BI and data mining on data platforms

Object Storage Service (OSS) can be used as a data store for data lakes. DLA builds an end-to-end big data platform based on OSS. This platform provides a wide range of features, such as data lake creation, extract, transform, and load (ETL), interactive search, and machine learning.

  • Data lake formation
    • Real-time data lake: Change data capture (CDC) and messages (such as Kafka messages) can be imported into a data lake to create a large number of datasets on which create, read, update, and delete (CRUD) operations can be performed within T+10 minutes.
    • One-click data warehousing within T+1 days: One-click data lake formation is implemented within T+1 days.
    • File upload: After data upload, the metadata discovery feature enables DLA to automatically discover metadata and establish the metadata system.
  • ETL: DLA provides the serverless Spark engine.
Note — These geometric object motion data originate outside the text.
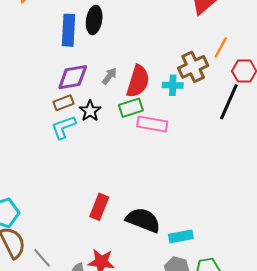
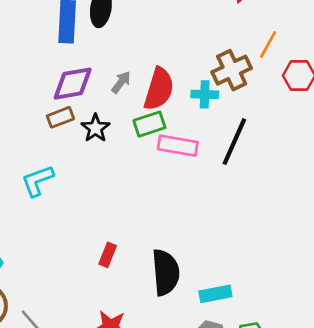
black line: (229, 102) -> (234, 142), moved
cyan L-shape: (63, 127) -> (38, 181), moved
red rectangle: (99, 207) -> (108, 255), size x0.7
black semicircle: (143, 220) -> (166, 272), turned 64

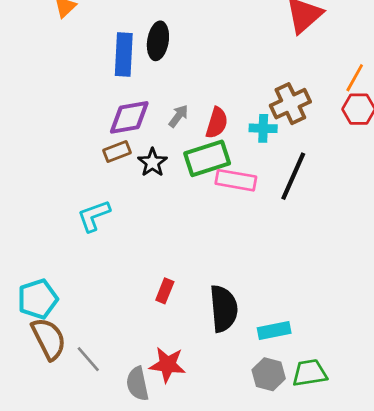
orange line: (268, 44) -> (355, 78), moved
red semicircle: (159, 89) -> (217, 123), size x0.7
green rectangle: (149, 124) -> (207, 158), size x1.4

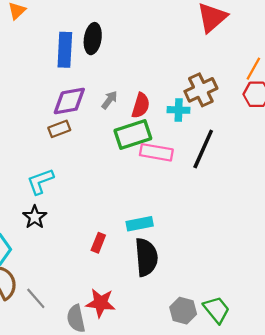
black star: (152, 162) -> (35, 217), moved
cyan rectangle: (274, 331) -> (140, 224), moved
green trapezoid: (310, 373) -> (217, 310), turned 60

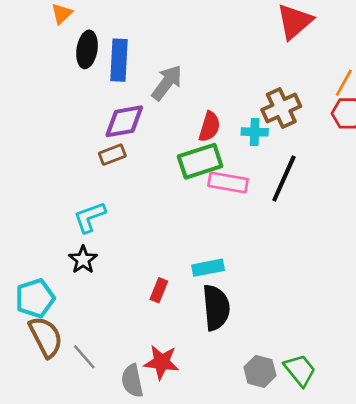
black ellipse: (93, 39) -> (87, 49), moved
gray arrow: (109, 100) -> (167, 83), moved, size x1.6

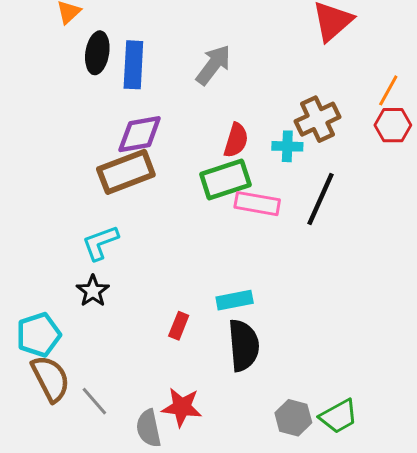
gray arrow: (167, 83) -> (213, 65), moved
brown rectangle: (112, 155) -> (126, 172), size x1.8
green trapezoid: (300, 370) -> (339, 416), turned 100

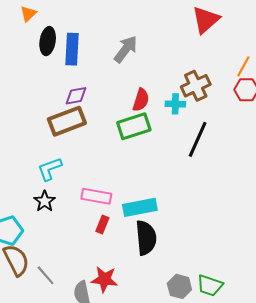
purple diamond: (140, 134) -> (76, 96), size x0.7
pink rectangle: (257, 204) -> (96, 196), moved
cyan rectangle: (235, 300) -> (140, 207), size x1.4
green trapezoid: (339, 416) -> (210, 285), turned 48

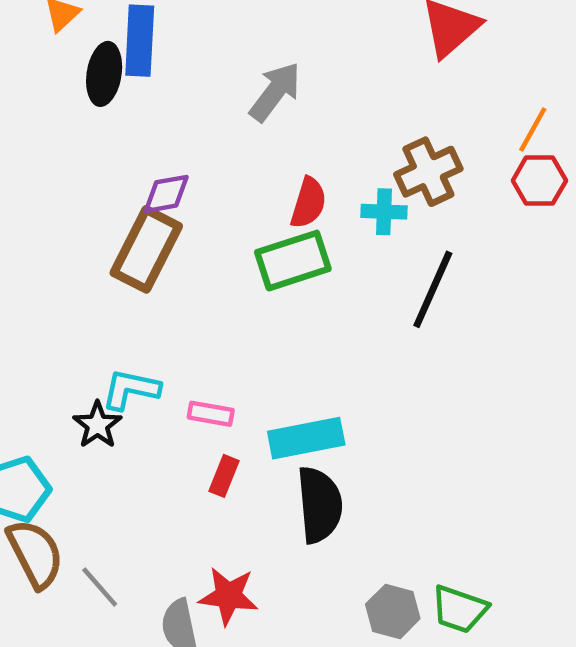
blue rectangle: (72, 49) -> (140, 41), moved
brown rectangle: (67, 121) -> (146, 249), turned -42
cyan L-shape: (50, 169) -> (131, 389), moved, turned 32
pink rectangle: (96, 196) -> (211, 414), size x0.7

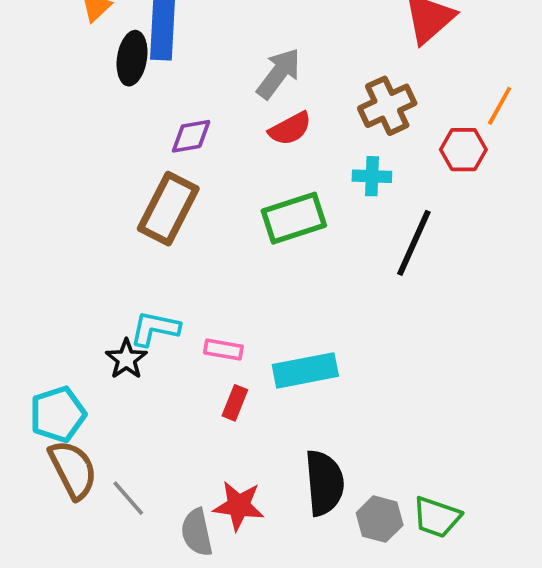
brown cross: (428, 172) -> (387, 106), moved
red hexagon: (539, 181) -> (463, 150), moved
purple diamond: (166, 194) -> (191, 136), moved
red semicircle: (308, 203) -> (290, 129), moved, turned 45
black semicircle: (320, 505) -> (324, 483), moved

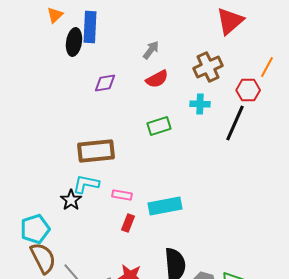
gray arrow: (279, 73) -> (151, 50), size x0.7
brown rectangle: (168, 209) -> (96, 151), moved, turned 57
green rectangle: (294, 218) -> (159, 126), size x0.7
black line: (414, 243) -> (235, 123), moved

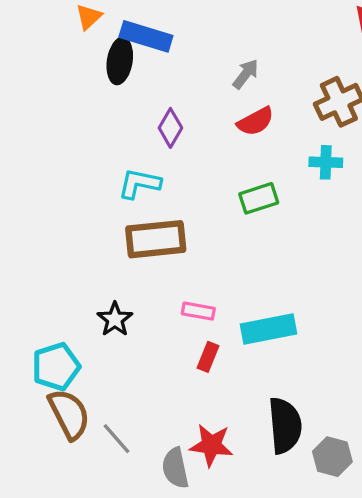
blue rectangle: (90, 27) -> (146, 36), turned -76
purple diamond: (105, 83) -> (170, 128), turned -50
cyan L-shape: (86, 184) -> (139, 184), moved

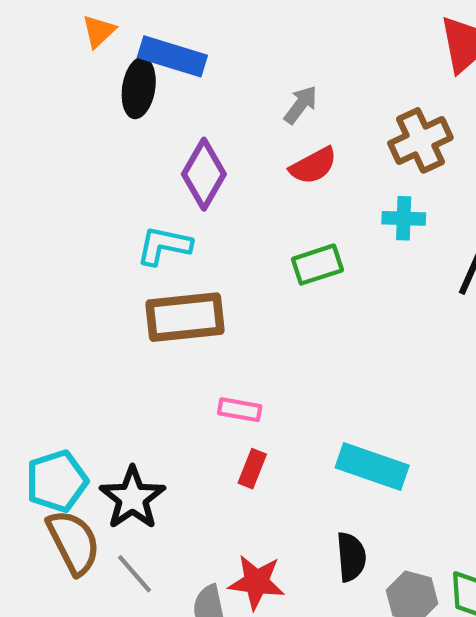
purple diamond: (170, 128) -> (204, 174), size x1.4
black star: (115, 319) -> (132, 498), moved, size x1.4
cyan rectangle: (269, 329) -> (372, 466), moved, turned 30
black semicircle: (285, 426) -> (351, 557), size x0.7

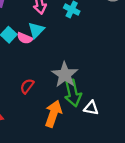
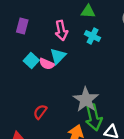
red semicircle: (27, 86) -> (40, 112), moved

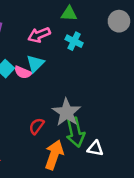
pink arrow: (61, 30) -> (39, 35), turned 78
red semicircle: (40, 112) -> (37, 126), moved

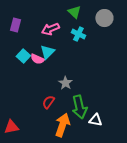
green triangle: (69, 14) -> (74, 12), turned 40
gray circle: (119, 21) -> (104, 18), moved
gray star: (67, 112) -> (65, 83), moved, size x0.6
This engine supports powerful ETL that uses data cleansing to convert raw data at the operational data store (ODS) layer into structured data warehouse (DW) data.
  • Machine learning: DLA provides the serverless Spark engine. This engine supports open source algorithm libraries.
  • Interactive analysis: DLA provides the serverless Presto engine for interactive analysis. This engine supports BI and facilitates data analysis for analysts.

Federated query

  • Federated query: The serverless Presto engine of DLA can access a dozen of data sources to query data.
  • Lightweight data cleansing: The serverless Presto engine of DLA supports lightweight ETL to write OSS data into databases.